Disclosure of Invention

The invention aims to provide a new route for preparing a key intermediate 3-cyano-4-oxo-6-nitro-7-ethoxy-1, 4-dihydroquinoline of neratinib, and overcomes the defects of difficult obtainment of raw materials, low yield, more steps, complex operation, poor operation safety, generation of more waste solid and waste water and the like in the reported route.

The synthetic route of the invention is as follows:

x in formulae I to IV represents bromine or iodine.

In the reaction 1, under the action of sodium ethoxide, fluorine on a benzene ring is replaced by ethoxy to generate 2-bromo (iodo) -4-ethoxy-5-nitrobenzoic acid (formula II).

The solvent used in reaction 1 was ethanol.

The base used in reaction 1 is sodium ethoxide or potassium ethoxide. The ratio of the amount of the raw material to the amount of the raw material is 1.8-2.5: 1.

The reaction 2 is that the formula II is firstly activated into acyl chloride or active acid anhydride, and then the acyl chloride or the active acid anhydride and 3-dimethylamino acrylonitrile are subjected to condensation reaction to generate 2- (2-bromine (iodine) -4-ethyoxyl-5-nitrobenzoyl) -3- (dimethylamino) -acrylonitrile (formula III).
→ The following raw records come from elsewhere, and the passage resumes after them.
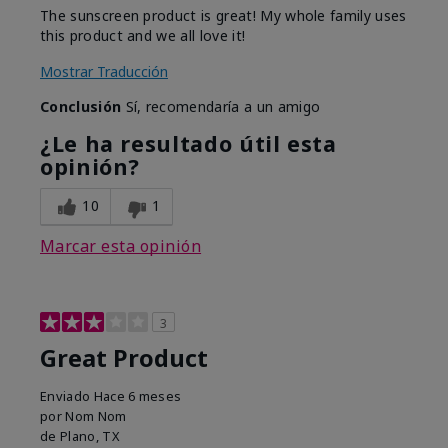
The sunscreen product is great! My whole family uses
this product and we all love it!
Mostrar Traducción
Conclusión
Sí, recomendaría a un amigo
¿Le ha resultado útil esta
opinión?
10
1
Marcar esta opinión
3
Great Product
Enviado
Hace 6 meses
por
Nom Nom
de
Plano, TX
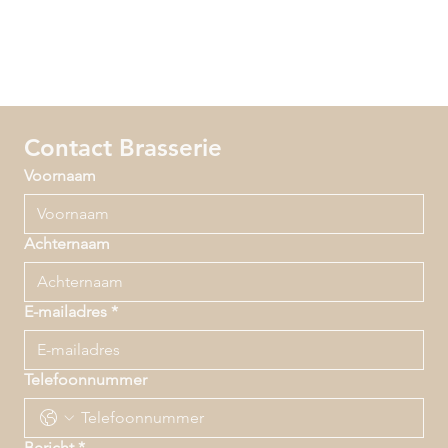
Contact Brasserie
Voornaam
Achternaam
E-mailadres
*
Telefoonnummer
Bericht
*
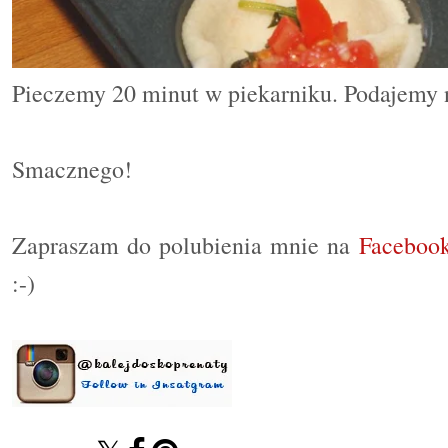
Pieczemy 20 minut w piekarniku. Podajemy 
Smacznego!
Zapraszam do polubienia mnie na
Faceboo
:-)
The solvent used in reaction 2 is dichloromethane or toluene.

Reaction 3 is that in the formula III, under the action of ammonia water, dimethylamino is replaced by amino to generate 3-amino-2- (2-bromo (iodo) -4-ethoxy-5-nitrobenzoyl) -acrylonitrile (formula IV).
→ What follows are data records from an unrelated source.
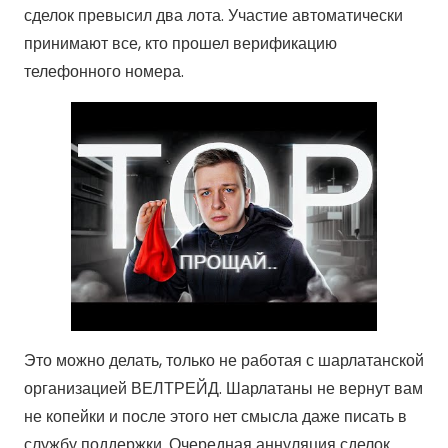
сделок превысил два лота. Участие автоматически
принимают все, кто прошел верификацию
телефонного номера.
Это можно делать, только не работая с шарлатанской
организацией ВЕЛТРЕЙД. Шарлатаны не вернут вам
не копейки и после этого нет смысла даже писать в
службу поддержки. Очередная аннуляция сделок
The ammonia source used in reaction 3 includes ammonia gas and various ammonium salts including, but not limited to, ammonium chloride, ammonium carbonate, ammonium bicarbonate, and the like.
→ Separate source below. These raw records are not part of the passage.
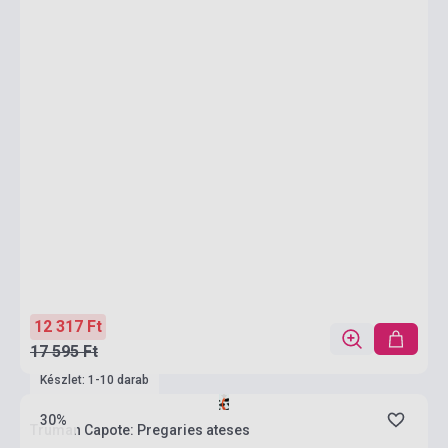
12 317 Ft
17 595 Ft
Készlet: 1-10 darab
30%
Truman Capote: Pregaries ateses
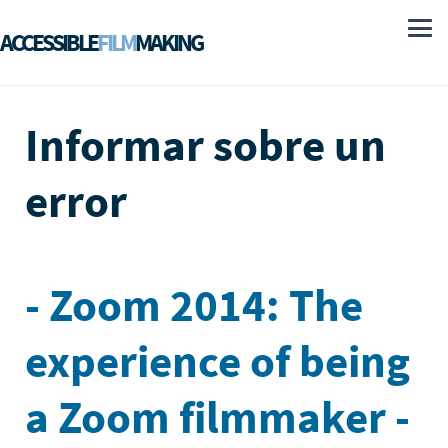
ACCESSIBLE
FILM
MAKING
Informar sobre un
error
- Zoom 2014: The
experience of being
a Zoom filmmaker -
The reaction 4 is that the formula IV generates a cyclization reaction under the action of a copper reagent and an acid-binding agent to generate 3-cyano-4-oxo-6-nitro-7-ethoxy-1, 4-dihydroquinoline (formula V).

The copper reagent used in reaction 4 includes cuprous chloride, cuprous bromide, cuprous iodide, cuprous oxide, copper powder, etc.

The reagent used in the process is easy to be purchased commercially in large quantities, the process operation is simple, and the method is more suitable for industrial scale-up production of the neratinib intermediate 3-cyano-4-oxo-6-nitro-7-ethoxy-1, 4-dihydroquinoline. And the production process generates less waste solids and waste water, is easy to treat and is environment-friendly.

Detailed Description

The following exemplary embodiments are provided to illustrate the present invention, and simple substitutions, modifications and the like of the present invention by those skilled in the art are within the technical scope of the present invention.